(click on pictures to enlarge)
Every few days there’s a raucous squawking outside our window and we see these green parakeets picking berries or bursting open pomegranates on the trees outside. It still takes me by surprise as seeing parrots in the wild is something I associate more with India or Africa than with Rome. I first saw parrots here on the Via Appia Antica where there’s a flock of them close to the Catacombs. I assumed that someone had once let loose pet parrots and that they had survived and multiplied. I’ve heard that one can also see them in the gardens of the Villa Pamphili and the Villa Borghese but to see them so close to buildings is surprising. I’m not sure if there’s a shortage of food or if they’ve just adapted to urban life and are spreading.
There are lots of birds in Rome. We see swallows swooping down in the mornings which is a real pleasure when its warm enough to have breakfast on the balcony. Starlings cover the trees near Termini Station in the Fall filling the air with their chirping at dusk (and leaving a helluva mess below for the city to clean up!). It’s very pleasant hearing birdsong and seeing birds flying about but the seagulls have become a problem. No longer do you have to go to the seaside to see gulls skimming for fish along a lonely coastline. They’ve all come into the city. Rome has a communal garbage system and I guess they have easy pickings in the large bins on every street. You see them atop the statues and monuments making a mess and quite unafraid of people walking by.

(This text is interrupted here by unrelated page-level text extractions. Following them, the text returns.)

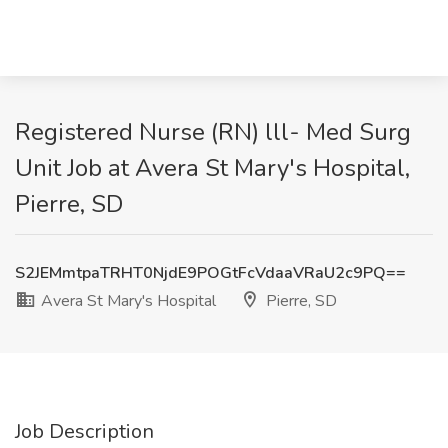
Registered Nurse (RN) lll- Med Surg
Unit Job at Avera St Mary's Hospital,
Pierre, SD
S2JEMmtpaTRHT0NjdE9POGtFcVdaaVRaU2c9PQ==
Avera St Mary's Hospital
Pierre, SD
Job Description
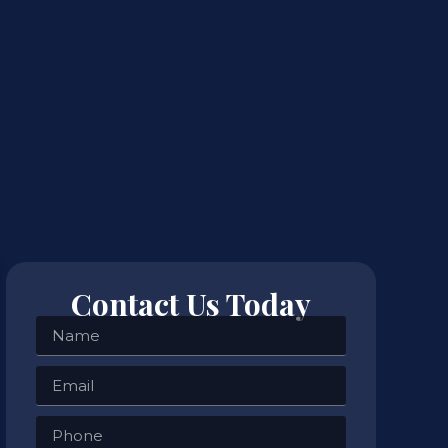
Contact Us Today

Every year, towards the end of January, the Pope would release a couple of doves in Piazza San Pietro as a sign of peace. Last year, no sooner had two white doves been released when a seagull attacked one and a crow set upon the other. People watched with horrified fascination as the poor doves were viciously attacked. Animal Rights activists pleaded for the practice to be stopped so it didn’t happen this year. However, it’s not only gentle, peaceful doves who get brutalized. Last week we were in front of the Palazzo Montecittorio (Parliament building) when all of a sudden we heard a party of American schoolgirls screaming and shrieking. We went over to see what had happened and saw two seagulls viciously tearing a pigeon apart and fighting for the choicest pieces. Luckily, it was well dead and mostly consumed by the time we saw it as it was not a pretty sight. Interesting that we should have come upon this outside the Parliament building and perhaps an apt metaphor for what must go on inside!